O diagnóstico por imagem é muito importante para avaliar se o animal está apresentando ou não degeneração articular, pois se o animal for operado e estiver apresentando degeneração articular, a cirurgia não terá sucesso. O diagnóstico por imagem é feito através da artroscopia e raio-x.

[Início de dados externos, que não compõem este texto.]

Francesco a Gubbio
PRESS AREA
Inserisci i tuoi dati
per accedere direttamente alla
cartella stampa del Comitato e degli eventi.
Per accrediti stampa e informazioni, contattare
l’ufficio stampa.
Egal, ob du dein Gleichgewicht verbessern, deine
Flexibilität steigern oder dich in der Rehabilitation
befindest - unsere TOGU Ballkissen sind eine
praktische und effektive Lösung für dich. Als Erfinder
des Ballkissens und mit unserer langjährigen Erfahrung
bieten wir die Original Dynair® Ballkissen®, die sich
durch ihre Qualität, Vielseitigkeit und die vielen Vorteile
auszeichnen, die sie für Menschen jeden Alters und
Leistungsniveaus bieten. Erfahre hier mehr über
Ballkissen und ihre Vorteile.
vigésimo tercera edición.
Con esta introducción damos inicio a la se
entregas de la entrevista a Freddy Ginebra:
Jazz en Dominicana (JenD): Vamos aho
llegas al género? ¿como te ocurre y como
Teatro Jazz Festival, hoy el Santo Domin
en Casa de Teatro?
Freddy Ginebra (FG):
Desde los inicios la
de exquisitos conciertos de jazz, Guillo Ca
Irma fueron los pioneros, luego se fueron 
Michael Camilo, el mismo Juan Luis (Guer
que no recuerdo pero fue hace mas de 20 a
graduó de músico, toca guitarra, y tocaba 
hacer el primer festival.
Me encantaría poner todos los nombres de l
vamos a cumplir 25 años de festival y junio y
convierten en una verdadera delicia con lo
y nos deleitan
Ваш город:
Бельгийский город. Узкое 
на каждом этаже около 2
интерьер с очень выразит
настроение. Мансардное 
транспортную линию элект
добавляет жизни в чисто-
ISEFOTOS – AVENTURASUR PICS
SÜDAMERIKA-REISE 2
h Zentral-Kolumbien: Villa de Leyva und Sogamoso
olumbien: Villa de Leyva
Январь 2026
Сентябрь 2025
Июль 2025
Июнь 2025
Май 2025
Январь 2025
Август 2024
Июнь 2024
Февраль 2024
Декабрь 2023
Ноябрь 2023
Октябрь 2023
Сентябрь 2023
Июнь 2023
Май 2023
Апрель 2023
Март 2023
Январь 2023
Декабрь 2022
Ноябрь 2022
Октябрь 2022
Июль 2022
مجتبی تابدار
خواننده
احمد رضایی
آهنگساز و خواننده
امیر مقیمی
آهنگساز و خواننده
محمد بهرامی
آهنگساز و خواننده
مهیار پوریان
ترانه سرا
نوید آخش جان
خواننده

  • A artroscopia é importante para avaliar os meniscos, e promover a retirada do menisco medial tibial (pois quase todos os animais com ruptura de ligamento cruzado cranial apresentam também ruptura de menisco);
  • No raio-x deve ser avaliado se há presença de osteófitos.

TRATAMENTO

O tratamento para a ruptura do ligamento cruzado cranial é cirúrgico e pode ser feito através de três técnicas:

  • Sutura fabelo-tibial: é feita em cães de porte pequeno (até mais ou menos 10 kg)
  • Ostetotomia de nivelamento tibial (TPLO)
  • Avanço da tuberosidde tibial (TTA)

A escolha entre a TPLO e a TTA depende do ângulo do platô tibial e da crista tibial. Se for uma crista tibial alta e o ângulo do platô tibial for menor que 18 graus deve ser feita TTA, e se o ângulo for maior que 18 graus deve ser feita TPLO.